When I was a senior in high school I was very suicidal. I would sit with medicine in my hand night after night wondering if I would have the guts. I knew I didn’t want to die- I just didn’t want to feel what I was feeling. Thankfully I confided in a friend. Since then I have seen multiple counselors and have just recently found a medicine that seems to be helping with depression.
I went through a stint of severe anxiety during college that was paralyzing. I had to reassess my relationships, friendships, and my overall capacity. I ended relationships that were doing more harm than good for my emotional and mental health. I took time off of work and school to get healthy again.
I am now 22, a year away from being the first in my family to get a college degree, and I have experienced so much goodness in life since that dark year that I never thought I would. I now consistently take time for myself- I say no, I standup for myself, I get rest, and I do what I feel I need to for my mental/emotional health. I am glad that our loving God always pulled me away from taking action on dark thoughts.

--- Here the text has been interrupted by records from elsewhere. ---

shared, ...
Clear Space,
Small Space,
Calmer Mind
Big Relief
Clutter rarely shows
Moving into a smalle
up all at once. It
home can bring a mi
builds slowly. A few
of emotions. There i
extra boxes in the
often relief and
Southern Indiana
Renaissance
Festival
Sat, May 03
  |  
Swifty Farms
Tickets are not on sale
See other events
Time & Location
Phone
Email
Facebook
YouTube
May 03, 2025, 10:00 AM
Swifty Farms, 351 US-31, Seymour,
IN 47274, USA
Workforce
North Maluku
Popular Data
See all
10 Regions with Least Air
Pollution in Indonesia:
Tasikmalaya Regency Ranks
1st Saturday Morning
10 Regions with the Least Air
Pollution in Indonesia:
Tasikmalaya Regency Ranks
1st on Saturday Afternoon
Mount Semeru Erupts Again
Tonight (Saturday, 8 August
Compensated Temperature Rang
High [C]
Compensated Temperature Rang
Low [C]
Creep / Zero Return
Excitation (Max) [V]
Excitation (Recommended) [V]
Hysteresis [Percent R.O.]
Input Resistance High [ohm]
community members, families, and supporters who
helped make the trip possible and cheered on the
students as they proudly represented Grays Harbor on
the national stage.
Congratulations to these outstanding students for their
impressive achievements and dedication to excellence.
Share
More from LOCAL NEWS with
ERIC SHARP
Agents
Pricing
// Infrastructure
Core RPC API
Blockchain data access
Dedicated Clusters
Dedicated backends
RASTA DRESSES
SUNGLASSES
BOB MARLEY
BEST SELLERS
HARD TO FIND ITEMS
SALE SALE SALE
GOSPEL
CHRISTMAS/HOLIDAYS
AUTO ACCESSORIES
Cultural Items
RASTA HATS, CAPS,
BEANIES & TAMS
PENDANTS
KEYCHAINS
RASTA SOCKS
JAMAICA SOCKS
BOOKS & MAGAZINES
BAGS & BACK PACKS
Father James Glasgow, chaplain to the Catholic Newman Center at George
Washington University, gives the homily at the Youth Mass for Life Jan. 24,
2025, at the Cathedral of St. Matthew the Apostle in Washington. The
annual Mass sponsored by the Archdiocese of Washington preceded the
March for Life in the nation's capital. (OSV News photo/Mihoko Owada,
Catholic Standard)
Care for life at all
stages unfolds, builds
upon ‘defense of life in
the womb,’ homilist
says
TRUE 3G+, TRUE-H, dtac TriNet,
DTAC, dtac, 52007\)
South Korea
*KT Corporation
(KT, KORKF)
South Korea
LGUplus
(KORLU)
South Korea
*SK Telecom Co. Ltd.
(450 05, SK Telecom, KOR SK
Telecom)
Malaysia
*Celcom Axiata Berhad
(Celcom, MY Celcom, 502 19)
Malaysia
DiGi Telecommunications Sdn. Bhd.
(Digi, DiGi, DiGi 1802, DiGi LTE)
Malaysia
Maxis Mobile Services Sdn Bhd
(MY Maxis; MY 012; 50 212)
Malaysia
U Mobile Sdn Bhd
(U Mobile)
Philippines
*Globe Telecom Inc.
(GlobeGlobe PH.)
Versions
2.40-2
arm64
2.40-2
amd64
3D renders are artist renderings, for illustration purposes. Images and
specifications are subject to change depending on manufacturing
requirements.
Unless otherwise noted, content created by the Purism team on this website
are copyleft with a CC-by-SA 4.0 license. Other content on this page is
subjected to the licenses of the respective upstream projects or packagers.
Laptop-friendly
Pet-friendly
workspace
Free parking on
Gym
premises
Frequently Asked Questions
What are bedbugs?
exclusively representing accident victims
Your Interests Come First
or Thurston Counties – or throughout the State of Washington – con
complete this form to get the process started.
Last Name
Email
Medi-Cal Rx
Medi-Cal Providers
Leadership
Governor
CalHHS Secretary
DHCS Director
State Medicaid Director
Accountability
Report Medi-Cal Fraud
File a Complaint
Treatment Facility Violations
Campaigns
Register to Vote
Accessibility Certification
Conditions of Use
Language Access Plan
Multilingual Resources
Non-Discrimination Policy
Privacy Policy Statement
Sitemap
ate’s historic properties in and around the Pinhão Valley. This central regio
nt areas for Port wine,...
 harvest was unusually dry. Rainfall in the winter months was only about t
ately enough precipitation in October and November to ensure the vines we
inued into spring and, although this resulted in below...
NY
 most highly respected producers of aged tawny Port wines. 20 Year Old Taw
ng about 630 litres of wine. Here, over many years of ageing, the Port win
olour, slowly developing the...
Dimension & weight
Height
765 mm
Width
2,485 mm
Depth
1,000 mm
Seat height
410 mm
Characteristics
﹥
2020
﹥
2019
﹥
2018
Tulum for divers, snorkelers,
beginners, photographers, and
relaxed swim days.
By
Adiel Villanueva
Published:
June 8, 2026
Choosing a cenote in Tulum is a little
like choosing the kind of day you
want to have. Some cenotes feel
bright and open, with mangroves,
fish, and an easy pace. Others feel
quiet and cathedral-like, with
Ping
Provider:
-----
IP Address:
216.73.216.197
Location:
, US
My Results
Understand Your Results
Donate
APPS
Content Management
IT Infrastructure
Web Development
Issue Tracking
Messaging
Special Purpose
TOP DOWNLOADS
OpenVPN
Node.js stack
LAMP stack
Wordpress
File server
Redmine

If you have suicidal thoughts, or if you think you may struggle with something, please confide in someone you trust that will encourage you. Make decisions that will benefit your health- even if it breaks your heart and disrupts your entire life plan. Because things will end up how they are supposed to- but you need to be healthy and alive for it! One day we will be older, looking back on our lives, being thankful we did not miss out.